当然,陆沉现在是潜伏者,面子功夫还是要做一做的,便也还了一礼:

“陆沉见过小王爷。不知小王爷驾到,有失远迎,还望海涵。”

完颜康笑道:

“陆兄太客气了。是小弟来得突兀,陆兄不怪我扰搅清静就好。”

说着一挥手,几个跟在他身后的侍从挑着担子、捧着盘子上前。

“这是?”

“这是父王命小弟送来的见面礼。百两黄金、十匹锦缎、两坛金澜御酒,两领狐裘,以及人参、灵芝等药材。区区薄礼,不成敬意。”

“这……我与黄贤弟初来乍到,寸功未立,怎好受此厚礼?”

“陆兄切莫客气。陆兄与黄公子都是天下少有的武林英杰,既为王府效力,我家岂能不礼遇周到……”

客套一阵,陆沉作出一副推脱不过的模样,“愧受”了完颜康送来的厚礼,将完颜康和那几个侍从迎进院中。

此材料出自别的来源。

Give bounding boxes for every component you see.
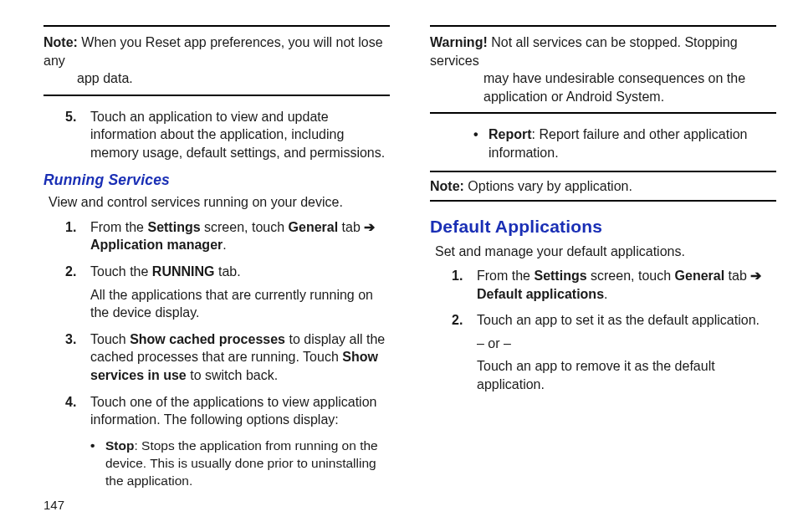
rs1-a: From the (90, 220, 147, 234)
da1-general: General (675, 269, 725, 283)
right-column: Warning! Not all services can be stopped… (430, 25, 776, 496)
step-5-text: Touch an application to view and update … (90, 110, 385, 160)
rs-step-1: From the Settings screen, touch General … (43, 218, 390, 254)
da-step-1: From the Settings screen, touch General … (430, 267, 776, 303)
da2-text: Touch an app to set it as the default ap… (477, 313, 760, 327)
rs3-scp: Show cached processes (130, 332, 285, 346)
bullet-report: Report: Report failure and other applica… (430, 125, 776, 161)
rs-step-2: Touch the RUNNING tab. All the applicati… (43, 263, 390, 322)
da1-settings: Settings (534, 269, 586, 283)
default-apps-intro: Set and manage your default applications… (435, 243, 776, 261)
da1-defapps: Default applications (477, 287, 604, 301)
warn-line2: may have undesirable consequences on the (430, 69, 776, 88)
note-text-1: When you Reset app preferences, you will… (43, 35, 383, 68)
warn-line3: application or Android System. (430, 88, 776, 106)
page-number: 147 (43, 498, 64, 512)
note-text-options: Options vary by application. (464, 179, 632, 193)
warning-label: Warning! (430, 35, 488, 49)
rs-step-4: Touch one of the applications to view ap… (43, 393, 390, 429)
rs3-c: to switch back. (187, 368, 278, 382)
rs1-b: screen, touch (201, 220, 289, 234)
heading-default-applications: Default Applications (430, 215, 776, 238)
rs2-body: All the applications that are currently … (90, 286, 390, 322)
heading-running-services: Running Services (43, 171, 390, 191)
bullet-stop: Stop: Stops the application from running… (43, 437, 390, 490)
da1-period: . (604, 287, 607, 301)
report-label: Report (489, 127, 532, 141)
note-label: Note: (43, 35, 78, 49)
rs1-tab: tab (338, 220, 364, 234)
da1-a: From the (477, 269, 534, 283)
da2-or: – or – (477, 335, 776, 353)
rs2-running: RUNNING (152, 264, 215, 279)
da-step-2: Touch an app to set it as the default ap… (430, 311, 776, 393)
stop-label: Stop (105, 438, 134, 453)
da1-b: screen, touch (587, 269, 675, 283)
rs-step-3: Touch Show cached processes to display a… (43, 330, 390, 385)
left-column: Note: When you Reset app preferences, yo… (43, 25, 390, 496)
stop-text: : Stops the application from running on … (105, 438, 378, 488)
note-label-2: Note: (430, 179, 464, 193)
rs3-a: Touch (90, 332, 130, 346)
rs2-b: tab. (215, 264, 241, 279)
note-options-vary: Note: Options vary by application. (430, 171, 776, 202)
step-5: Touch an application to view and update … (43, 108, 390, 162)
rs1-general: General (289, 220, 339, 234)
arrow-icon: ➔ (364, 220, 375, 234)
rs2-a: Touch the (90, 264, 152, 279)
da1-tab: tab (724, 269, 750, 283)
note-text-2: app data. (43, 69, 390, 88)
da2-alt: Touch an app to remove it as the default… (477, 357, 776, 393)
rs4-text: Touch one of the applications to view ap… (90, 395, 376, 427)
rs1-appmgr: Application manager (90, 238, 223, 252)
rs1-settings: Settings (147, 220, 200, 234)
arrow-icon-2: ➔ (750, 269, 761, 283)
note-reset-preferences: Note: When you Reset app preferences, yo… (43, 25, 390, 96)
running-services-intro: View and control services running on you… (49, 193, 390, 212)
rs1-period: . (223, 238, 226, 252)
warning-box: Warning! Not all services can be stopped… (430, 25, 776, 114)
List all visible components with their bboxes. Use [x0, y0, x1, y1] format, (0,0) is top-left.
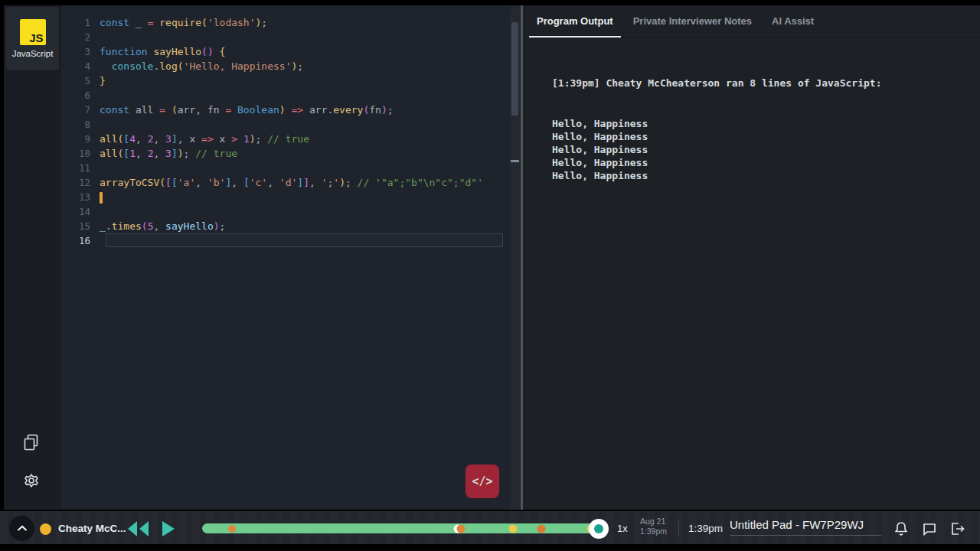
chevron-up-icon [17, 525, 28, 532]
active-line-box [106, 233, 503, 247]
line-number: 4 [61, 60, 100, 72]
timeline-marker[interactable] [508, 524, 517, 533]
output-line: Hello, Happiness [552, 169, 965, 182]
user-name-label: Cheaty McC... [58, 512, 126, 545]
copy-pad-icon[interactable] [21, 432, 41, 452]
timeline-marker[interactable] [228, 525, 236, 533]
current-time-label: 1:39pm [688, 512, 723, 545]
play-icon [162, 521, 175, 536]
code-line[interactable]: 3function sayHello() { [61, 44, 510, 59]
output-panel: Program Output Private Interviewer Notes… [523, 5, 980, 510]
output-line: Hello, Happiness [552, 143, 965, 156]
editor-scrollbar[interactable] [510, 5, 520, 510]
datetime-divider [678, 521, 679, 536]
line-number: 6 [61, 90, 100, 101]
playback-bar: Cheaty McC... 1x Aug 21 1:39pm 1:39pm Un… [0, 511, 980, 544]
code-line[interactable]: 14 [61, 204, 510, 219]
line-number: 3 [61, 46, 100, 57]
timeline-marker[interactable] [537, 524, 545, 533]
code-line[interactable]: 7const all = (arr, fn = Boolean) => arr.… [61, 103, 510, 117]
code-line[interactable]: 9all([4, 2, 3], x => x > 1); // true [61, 132, 510, 146]
code-line[interactable]: 11 [61, 161, 510, 175]
playback-date: Aug 21 [640, 517, 667, 527]
code-editor[interactable]: 1const _ = require('lodash');23function … [61, 5, 521, 510]
app-stage: JS JavaScript 1const _ = require('lodash… [4, 5, 980, 510]
rewind-icon [127, 521, 150, 536]
code-line[interactable]: 12arrayToCSV([['a', 'b'], ['c', 'd']], '… [61, 175, 510, 190]
line-code: arrayToCSV([['a', 'b'], ['c', 'd']], ';'… [100, 177, 510, 188]
line-number: 7 [61, 104, 100, 116]
line-code: const _ = require('lodash'); [100, 17, 510, 28]
tab-program-output[interactable]: Program Output [529, 5, 621, 37]
code-line[interactable]: 4 console.log('Hello, Happiness'); [61, 59, 510, 73]
playback-time-small: 1:39pm [640, 527, 667, 536]
playback-timeline[interactable] [202, 523, 601, 533]
line-code: function sayHello() { [100, 46, 510, 57]
line-number: 11 [61, 162, 100, 174]
line-number: 9 [61, 133, 100, 145]
output-line: Hello, Happiness [552, 156, 965, 169]
line-number: 15 [61, 220, 100, 232]
line-code: const all = (arr, fn = Boolean) => arr.e… [100, 104, 510, 116]
scrollbar-cursor-marker [511, 160, 519, 162]
line-number: 10 [61, 148, 100, 159]
output-line: Hello, Happiness [552, 117, 965, 130]
tab-ai-assist[interactable]: AI Assist [764, 5, 822, 37]
line-code: console.log('Hello, Happiness'); [100, 60, 510, 72]
javascript-logo-icon: JS [20, 19, 46, 45]
line-code [100, 191, 510, 204]
line-code: _.times(5, sayHello); [100, 220, 510, 232]
output-line: Hello, Happiness [552, 130, 965, 143]
collapse-chevron-button[interactable] [9, 516, 34, 541]
line-number: 16 [61, 235, 100, 246]
sidebar-item-javascript[interactable]: JS JavaScript [6, 7, 59, 70]
settings-gear-icon[interactable] [21, 471, 41, 491]
exit-pad-icon[interactable] [949, 520, 965, 537]
language-label: JavaScript [12, 49, 54, 58]
code-line[interactable]: 6 [61, 88, 510, 103]
line-number: 5 [61, 75, 100, 86]
line-code: all([1, 2, 3]); // true [100, 148, 510, 159]
output-tabbar: Program Output Private Interviewer Notes… [523, 5, 980, 37]
play-button[interactable] [162, 521, 175, 540]
line-code: } [100, 75, 510, 86]
code-line[interactable]: 13 [61, 190, 510, 204]
program-output-body: [1:39pm] Cheaty McCheaterson ran 8 lines… [523, 37, 980, 182]
code-line[interactable]: 1const _ = require('lodash'); [61, 15, 510, 30]
scrollbar-thumb[interactable] [511, 22, 518, 116]
text-cursor [100, 192, 103, 204]
code-line[interactable]: 2 [61, 30, 510, 44]
line-number: 2 [61, 31, 100, 43]
line-number: 14 [61, 206, 100, 217]
code-line[interactable]: 8 [61, 117, 510, 132]
tab-private-interviewer-notes[interactable]: Private Interviewer Notes [626, 5, 760, 37]
line-number: 8 [61, 119, 100, 130]
line-number: 12 [61, 177, 100, 188]
line-number: 1 [61, 17, 100, 28]
pad-title[interactable]: Untitled Pad - FW7P29WJ [730, 518, 881, 536]
line-number: 13 [61, 191, 100, 203]
timeline-playhead[interactable] [589, 519, 609, 539]
run-header: [1:39pm] Cheaty McCheaterson ran 8 lines… [552, 77, 965, 90]
language-sidebar: JS JavaScript [4, 5, 61, 510]
line-code: all([4, 2, 3], x => x > 1); // true [100, 133, 510, 145]
code-line[interactable]: 15_.times(5, sayHello); [61, 219, 510, 233]
output-lines: Hello, HappinessHello, HappinessHello, H… [552, 117, 965, 182]
playback-datetime: Aug 21 1:39pm [640, 517, 667, 536]
playback-speed[interactable]: 1x [617, 512, 628, 545]
timeline-marker[interactable] [457, 524, 466, 533]
javascript-logo-text: JS [29, 31, 43, 44]
user-status-dot [40, 523, 51, 535]
rewind-button[interactable] [127, 521, 150, 540]
code-line[interactable]: 5} [61, 73, 510, 88]
code-lines: 1const _ = require('lodash');23function … [61, 15, 510, 248]
notifications-bell-icon[interactable] [893, 520, 910, 537]
code-mode-button[interactable]: </> [466, 465, 499, 498]
chat-bubble-icon[interactable] [921, 520, 938, 537]
code-line[interactable]: 16 [61, 233, 510, 248]
code-line[interactable]: 10all([1, 2, 3]); // true [61, 146, 510, 161]
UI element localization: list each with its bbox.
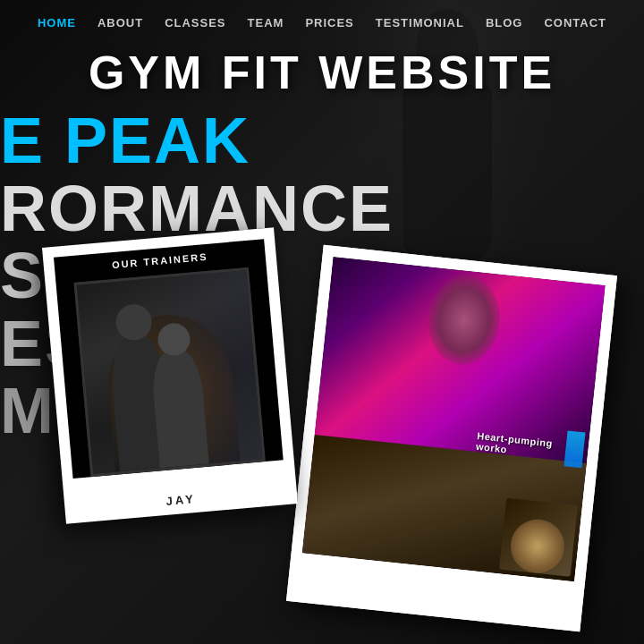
trainers-polaroid-card: OUR TRAINERS JAY bbox=[42, 227, 298, 523]
workout-photo: Heart-pumping worko bbox=[302, 257, 606, 581]
workout-thumbnail bbox=[499, 498, 578, 577]
trainers-card-inner: OUR TRAINERS bbox=[54, 239, 284, 479]
site-title: GYM FIT WEBSITE bbox=[0, 49, 644, 96]
nav-testimonial[interactable]: TESTIMONIAL bbox=[376, 16, 464, 30]
nav-classes[interactable]: CLASSES bbox=[165, 16, 225, 30]
nav-prices[interactable]: PRICES bbox=[305, 16, 353, 30]
nav-team[interactable]: TEAM bbox=[248, 16, 284, 30]
hero-line-perf: RORMANCE bbox=[0, 175, 394, 243]
trainers-photo bbox=[74, 267, 266, 477]
nav-blog[interactable]: BLOG bbox=[486, 16, 523, 30]
navigation: HOME ABOUT CLASSES TEAM PRICES TESTIMONI… bbox=[0, 0, 644, 45]
headline-container: GYM FIT WEBSITE bbox=[0, 49, 644, 96]
trainer-photo-simulation bbox=[77, 270, 263, 474]
nav-contact[interactable]: CONTACT bbox=[544, 16, 606, 30]
hero-line-peak: E PEAK bbox=[0, 107, 394, 175]
workout-polaroid-card: Heart-pumping worko bbox=[286, 245, 617, 631]
nav-home[interactable]: HOME bbox=[38, 16, 76, 30]
nav-about[interactable]: ABOUT bbox=[97, 16, 143, 30]
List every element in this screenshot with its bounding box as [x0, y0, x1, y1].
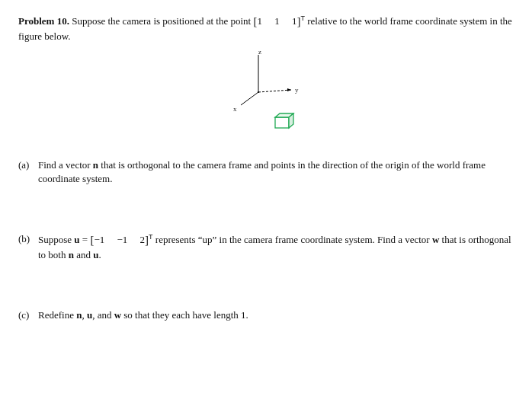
camera-icon: [274, 113, 293, 128]
problem-statement: Problem 10. Suppose the camera is positi…: [18, 14, 514, 43]
figure-area: z y x: [18, 50, 514, 149]
vector-w: w: [432, 235, 439, 246]
svg-rect-5: [275, 117, 289, 128]
axis-label-y: y: [295, 85, 299, 94]
part-a: (a) Find a vector n that is orthogonal t…: [18, 158, 514, 185]
equals-sign: =: [80, 235, 91, 246]
svg-marker-2: [287, 88, 291, 91]
part-c-text-1: Redefine: [38, 309, 76, 321]
svg-line-3: [241, 92, 258, 105]
comma-and: , and: [92, 309, 114, 321]
figure-inner: z y x: [232, 50, 338, 149]
vector-n: n: [93, 159, 98, 171]
part-c-body: Redefine n, u, and w so that they each h…: [38, 308, 514, 322]
part-b: (b) Suppose u = [−1 −1 2]T represents “u…: [18, 232, 514, 261]
part-c-label: (c): [18, 308, 38, 322]
problem-label: Problem 10.: [18, 15, 69, 27]
axis-label-x: x: [233, 104, 237, 113]
and-text: and: [74, 249, 93, 260]
axes-svg: [232, 50, 338, 149]
svg-line-1: [258, 90, 291, 92]
vector-values: 1 1 1: [257, 15, 296, 27]
vector-w-c: w: [114, 309, 121, 321]
part-c-text-2: so that they each have length 1.: [121, 309, 248, 321]
part-b-label: (b): [18, 232, 38, 261]
part-b-text-2: represents “up” in the camera frame coor…: [153, 235, 432, 246]
part-c: (c) Redefine n, u, and w so that they ea…: [18, 308, 514, 322]
axis-label-z: z: [258, 47, 261, 56]
svg-point-4: [258, 91, 259, 93]
intro-text-a: Suppose the camera is positioned at the …: [72, 15, 253, 27]
vector-u: u: [74, 235, 79, 246]
part-a-text-2: that is orthogonal to the camera frame a…: [38, 159, 486, 184]
part-a-body: Find a vector n that is orthogonal to th…: [38, 158, 514, 185]
part-b-body: Suppose u = [−1 −1 2]T represents “up” i…: [38, 232, 514, 261]
period-b: .: [98, 249, 101, 260]
part-a-text-1: Find a vector: [38, 159, 93, 171]
part-b-text-1: Suppose: [38, 235, 74, 246]
part-a-label: (a): [18, 158, 38, 185]
transpose-superscript: T: [300, 14, 305, 22]
vector-n-b: n: [69, 249, 74, 260]
vector-values-b: −1 −1 2: [94, 235, 145, 246]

进到主屋客厅时,黄蓉已换上一身男装从里间出来,见了完颜康,当即拱手见礼:

“这位便是赵王世子吧?在下黄蓉,见过小王爷。”

完颜康含笑还了一礼:

“黄公子客气。”

黄蓉女扮男装效果太差,除了侯通海,没人看不出来。

完颜康当然也能看破,只是黄蓉既然要装成少年,大伙儿看在她和陆沉功夫够高的面上,也就心照不宣,看破不说破就是。

客套寒喧两句,双方落座喝茶,天南地北的一阵闲聊。

完颜康嘴皮子极利落,妙语连珠对陆沉黄蓉好一阵夸赞吹捧,直将他俩夸得天上少有,地上全无,同时还明里暗里,旁敲侧击二人师承来历,言语间还流露出几分憧憬崇敬之意,似乎很想拜入二人出身的师门。

陆沉不擅跟完颜康这种能说会道之人打交道,大部分时间都是黄蓉在说。

完颜康虽然心智狡诈,在黄蓉面前却占不到半分便宜,说了半天,也没从她口中套出半点有用消息,一时不禁大是悻悻。

他是真心想探出陆沉、黄蓉的师门,想知道究竟是哪位隐世高人,能教出这样两位艺业惊人的少年高手——

他知道欧阳克的叔叔乃是五绝之一的西毒,也见识过欧阳克的高深武艺,因此很想拜入西毒门下,得到五绝级的传承。

可没想到欧阳克年纪比陆沉黄蓉加起来还要大上一两岁,居然被陆沉以一手“无相剑指”击败,岂不是说明陆沉、黄蓉练的功夫更加厉害,传承更是了得?

完颜康原本自诩天姿横溢,同龄人中自己谦称第二,没人敢居第一。

可未曾想突然冒出来一个陆沉,年纪与他完颜康相仿,功夫却已比欧阳克还要强。

就连年纪更小的黄蓉,一手弹指射暗器的功夫,都得到了沙通天、彭连虎等成名高手的认可。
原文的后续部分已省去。